La Croazia chiede all’Europa il riconoscimento del Prosek – Prosecco in croato – e la Commissione Europea rischia di violare le norme che lei stessa si è data a tutela dei prodotti dei paesi membri: l’ennesimo attacco all’agricoltura italiana scatena la replica del senatore e responsabile nazionale del Dipartimento Agricoltura di Fratelli d’Italia Luca De Carlo.
“Prima vogliono farci mangiare gli insetti, poi danno soldi agli influencer per sostenere la “nuova agricoltura”, poi ancora le imitazioni della carne, il vino senza alcol e il semaforo del NutriScore per dirci cosa mangiare e cosa no, e ora l’ennesimo attacco al nostro sistema produttivo agricolo. L’italian sounding è una vera disgrazia per la nostra economia, che ci costa oltre 100 miliardi all’anno: ma di questo l’Europa non si cura, anzi ora si trova nella paradossale situazione di dover approvare la protezione della denominazione Prosek che altro non è che la traduzione di Prosecco in croato” spiega De Carlo. “Nonostante l’anno di pandemia, nel 2020 sono aumentati gli imbottigliamenti e i valori dell’export: cosa significherebbe immettere sul mercato una copia che si rifà solo nel nome alla nostra produzione di eccellenza? Mi auguro che la Commissione abbia un sussulto di dignità e non pubblichi la richiesta della Croazia in Gazzetta Ufficiale, difendendo così il regolamento dell’Organizzazione Comune dei Mercati da lei stessa stabilito e tutelando una denominazione conosciuta in tutto il mondo”.

“Ogni tanto ci riprovano, come un vecchio tormentone. Ma il Prosecco ha una sua identità che non può essere assolutamente confusa”.

Sono le parole del presidente della Regione del Veneto, Luca Zaia, alla notizia che delle autorità croate hanno avviato la procedura di riconoscimento della menzione tradizionale “Prosek”.

“È scandaloso – prosegue Zaia – che l’Europa consenta di dare corso a simili procedure: non si tratta soltanto di scongiurare la confusione sui mercati ma di salvaguardare un diritto identitario. Stiamo parlando di prodotto che riconosciuto con la massima denominazione, la DOCG, con precise zonazioni. A riguardo vale la pena ricordare che le Colline del Prosecco di Conegliano e Valdobbiadene sono Patrimonio dell’Umanità Unesco; è come se qualcuno andasse ad intaccare la denominazione dello Champagne o altre realtà ben radicate a specifici territori e culture”.

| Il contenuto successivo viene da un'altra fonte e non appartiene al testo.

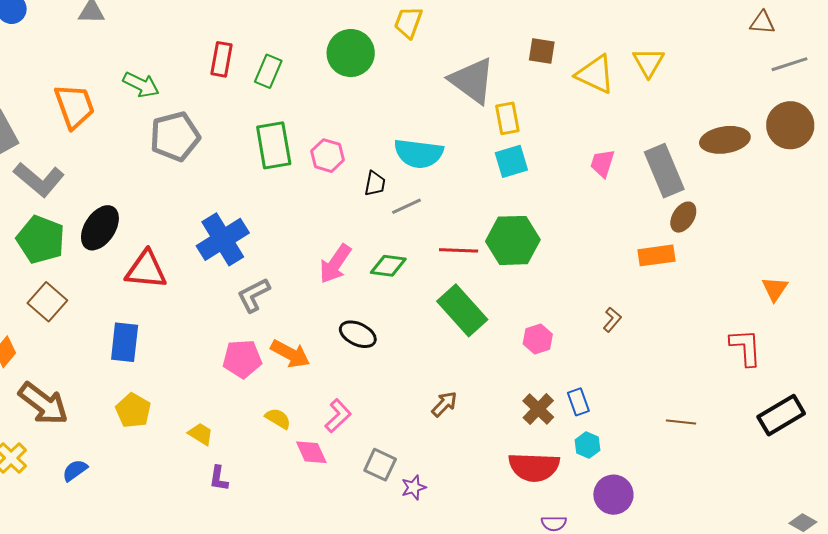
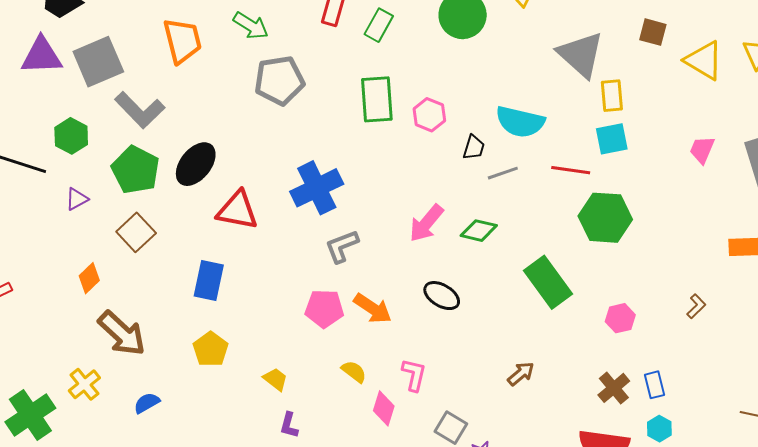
red line: (459, 250) -> (571, 170), moved
pink L-shape: (338, 416) -> (414, 375), turned -40
pink diamond: (311, 452) -> (384, 408), turned 36

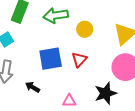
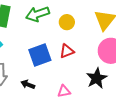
red triangle: (79, 60) -> (67, 51), turned 35

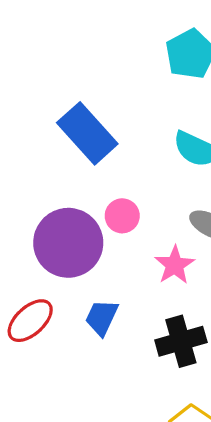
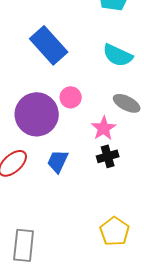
black cross: (181, 341) -> (108, 156), moved, size x0.7

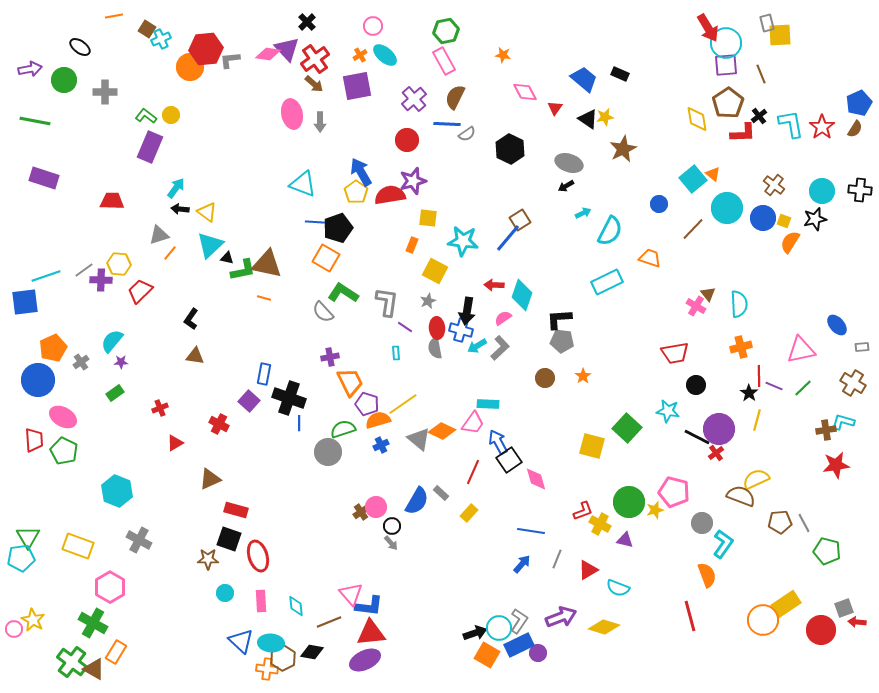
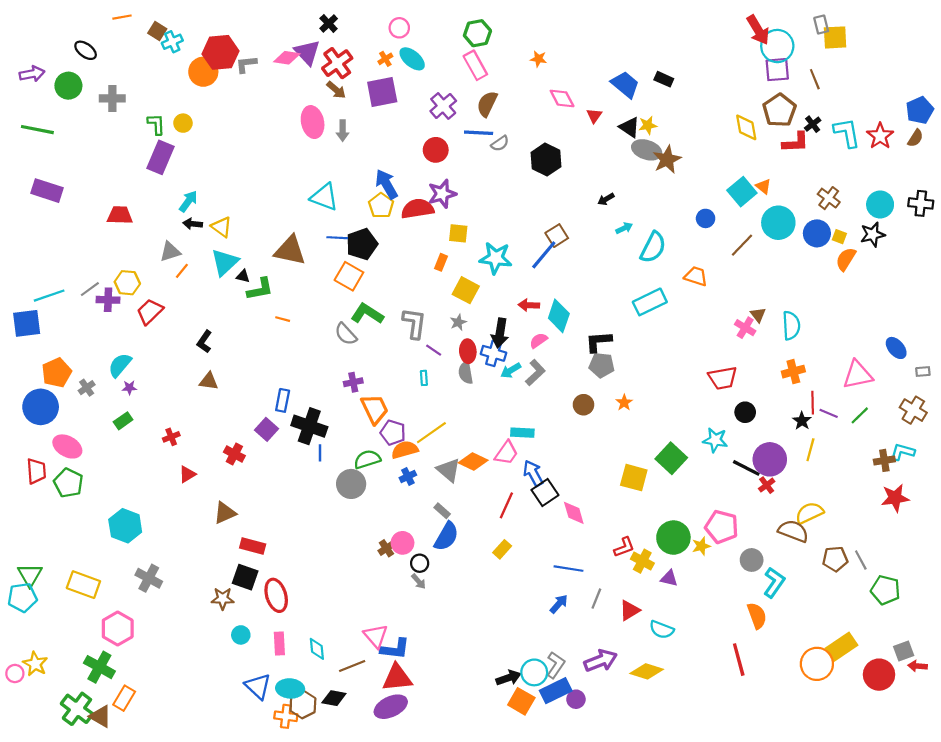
green L-shape: (146, 116) -> (156, 124), turned 50
gray ellipse: (569, 163) -> (647, 150), moved
brown triangle: (267, 264) -> (290, 251), moved
gray rectangle: (441, 493) -> (442, 511), moved

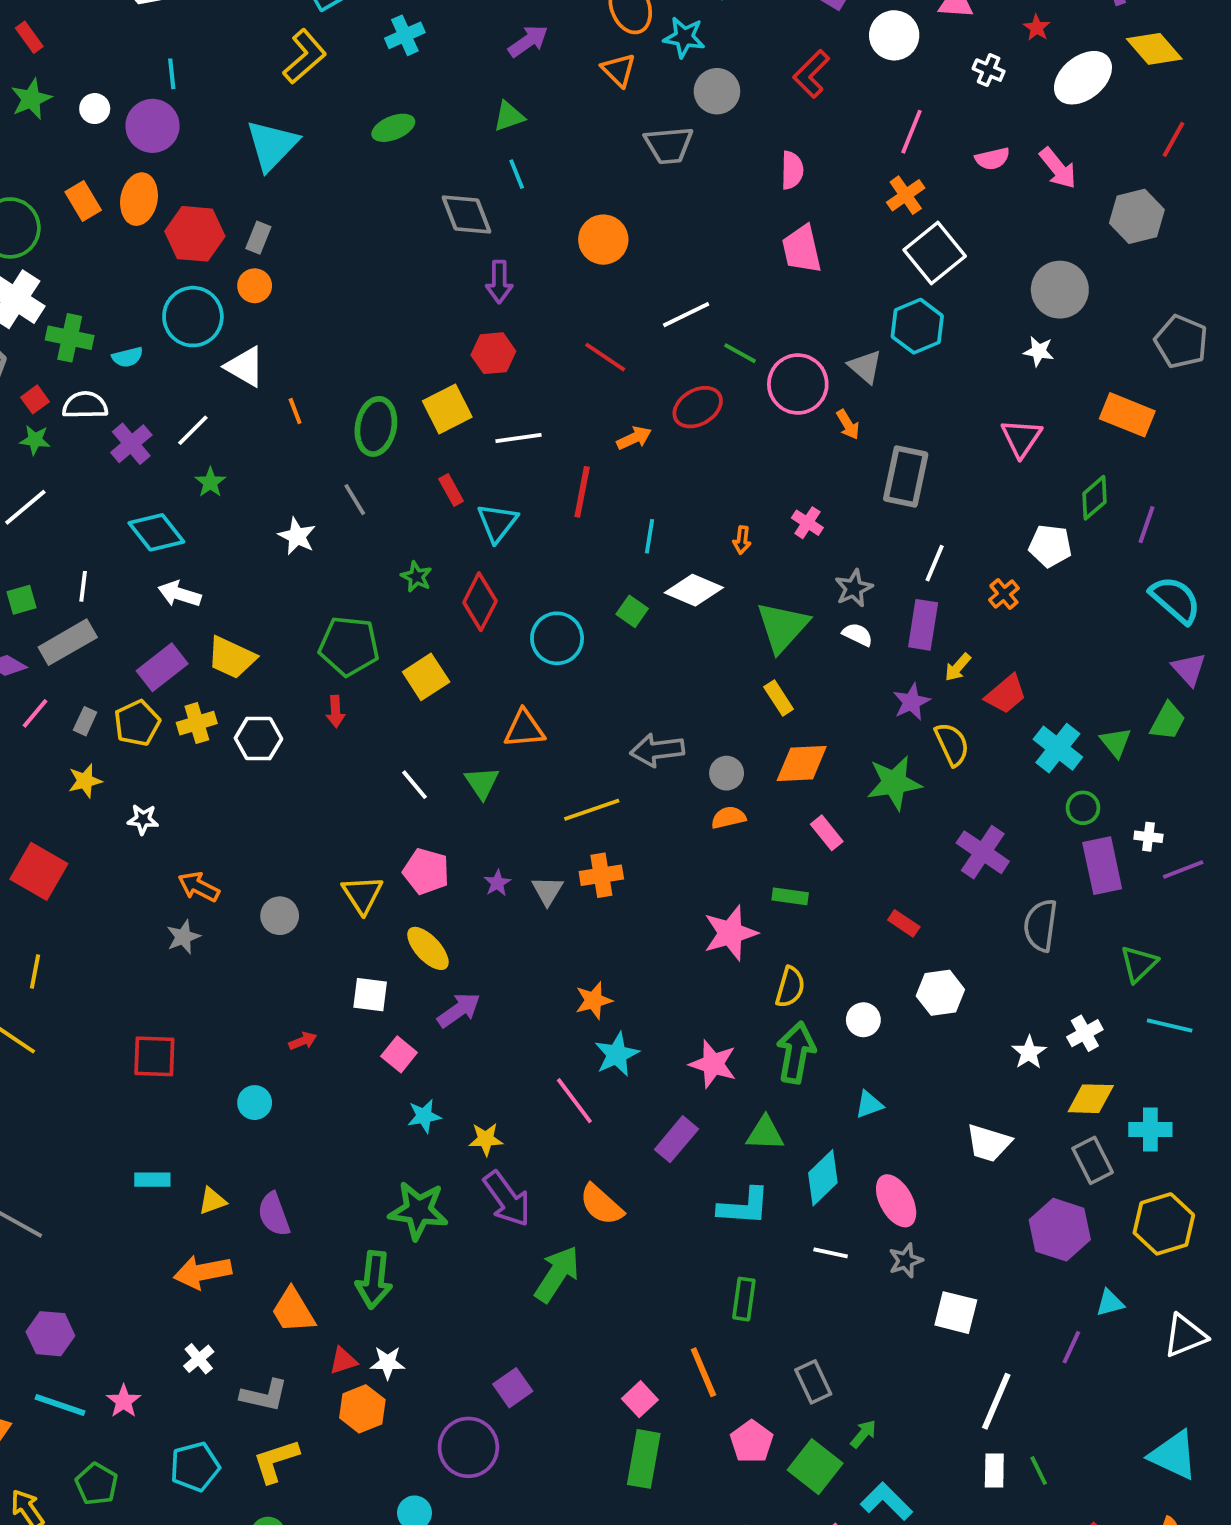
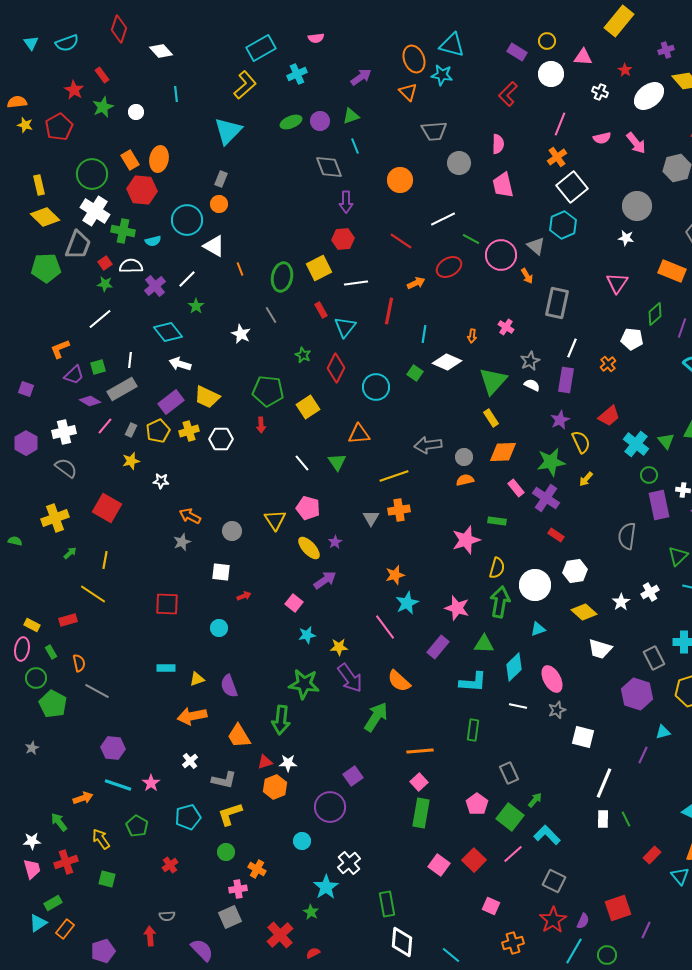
gray circle: (717, 91) -> (459, 163), moved
purple circle: (152, 126) -> (320, 121), moved, size x0.7
red hexagon: (195, 234) -> (142, 190), moved
yellow arrow: (958, 667) -> (586, 479), moved
purple cross: (983, 852) -> (546, 498), moved
purple star: (497, 883) -> (335, 542), moved
white square: (370, 995) -> (221, 572), moved
white circle: (863, 1020) -> (535, 585), size x1.8
yellow diamond: (1091, 1099) -> (584, 612), moved, turned 40
orange line: (703, 1372) -> (420, 751), moved, turned -72

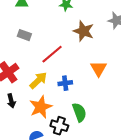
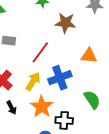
orange triangle: (99, 69) -> (89, 56), turned -42
blue cross: (65, 83) -> (60, 78), size x1.6
green semicircle: (79, 112) -> (92, 100), moved

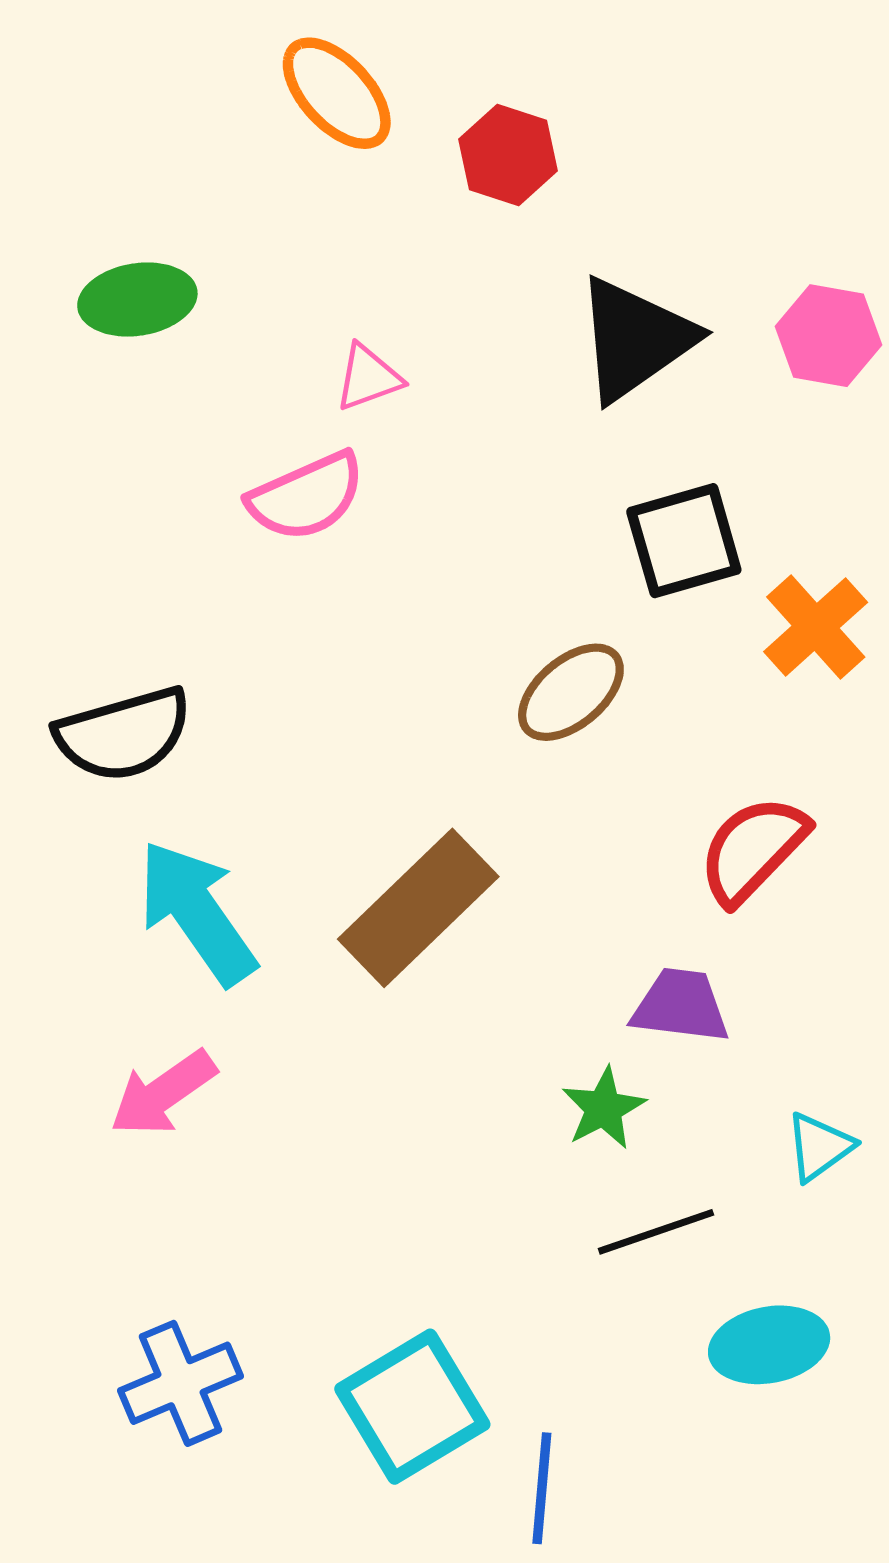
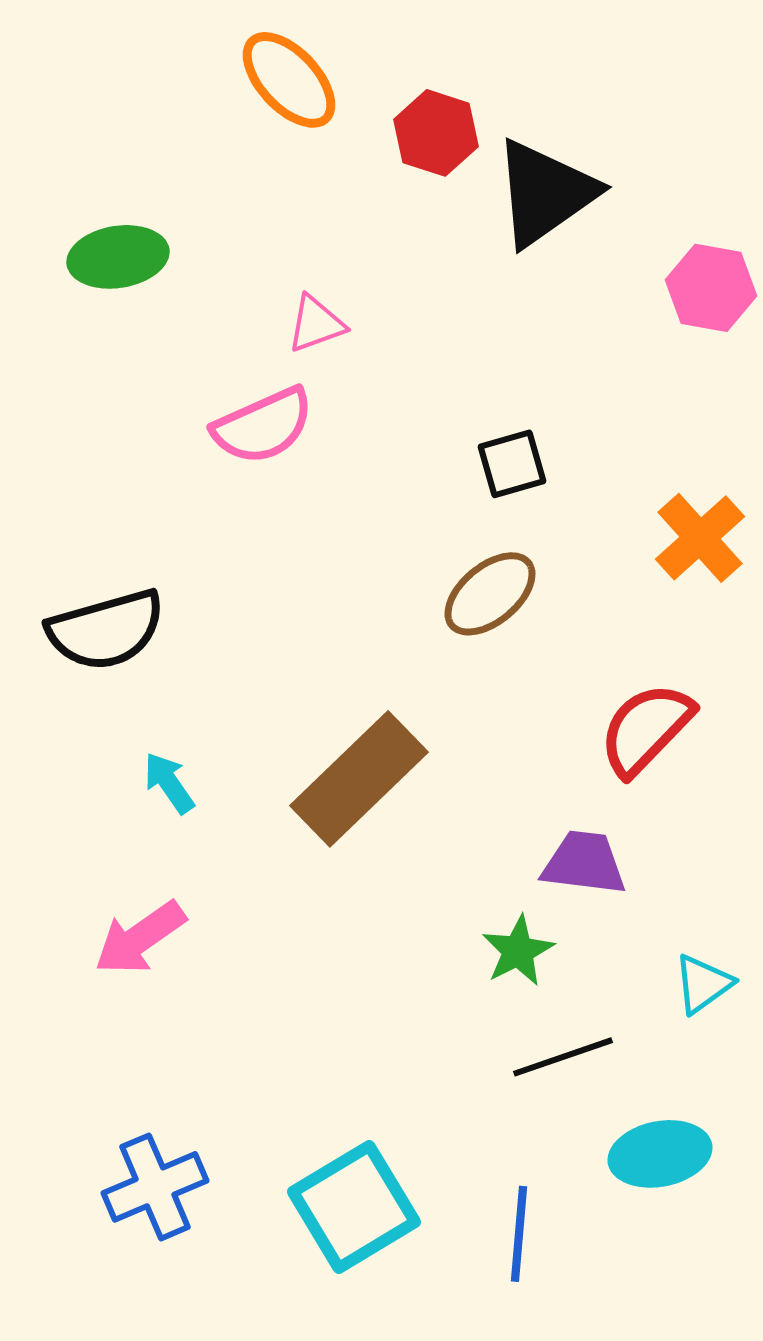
black triangle: (635, 339) -> (545, 193), moved
black square: (684, 541) -> (512, 464), moved, size x0.7
cyan arrow: (197, 913) -> (169, 783), size x0.5
blue line: (542, 1488) -> (519, 1234), moved

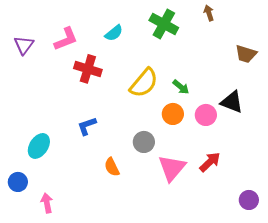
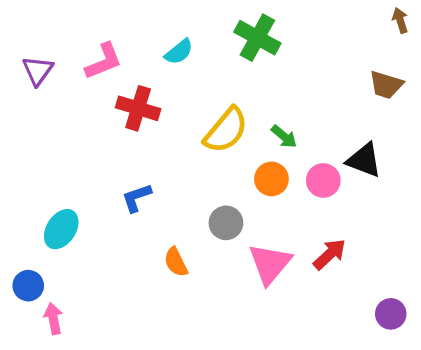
brown arrow: (209, 13) -> (400, 20), moved
pink arrow: (47, 203) -> (53, 319), moved

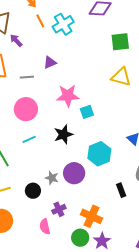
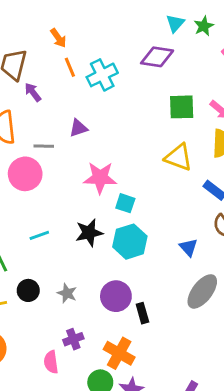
pink circle: (26, 109) -> (25, 174), moved
cyan square: (87, 112) -> (125, 203), turned 32
cyan hexagon: (99, 154) -> (130, 242), moved
purple circle: (74, 173) -> (116, 296), moved
black rectangle: (121, 190) -> (142, 313), moved
black circle: (33, 191) -> (28, 290), moved

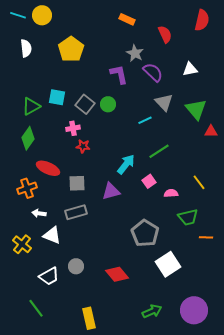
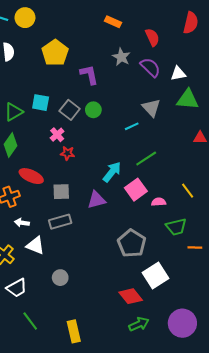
purple semicircle: (153, 72) -> (150, 67), moved
purple L-shape: (119, 74) -> (89, 75), moved
green triangle: (196, 109) -> (188, 99), moved, turned -45
pink cross: (73, 128) -> (57, 135), turned -32
pink square: (149, 181) -> (136, 190), size x1.5
red diamond: (117, 274) -> (131, 296), moved
white trapezoid: (49, 276) -> (17, 288), moved
green line: (36, 308) -> (30, 321), moved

“Di fronte all’Ungheria abbiamo dovuto rinunciare al nome del Tocai, nonostante fosse prodotto anche da noi – prosegue Zaia -. In questo caso non si deve assolutamente cedere sotto il profilo identitario. La difesa non è solo un atto di protezionismo agricolo, economico o commerciale. È una difesa della nostra storia e della nostra identità: il Prosecco non è un vino nato pochi giorni fa; è un vino che si identifica con la nostra storia, i nostri territori, le nostre regioni e l’Italia. I Croati sono nostri vicini di casa e amici, abbiamo ottimi rapporti. Ma ci sono temi sui quali non si può transigere e uno è questo. Bisogna impugnare questo provvedimento a tutti i livelli”.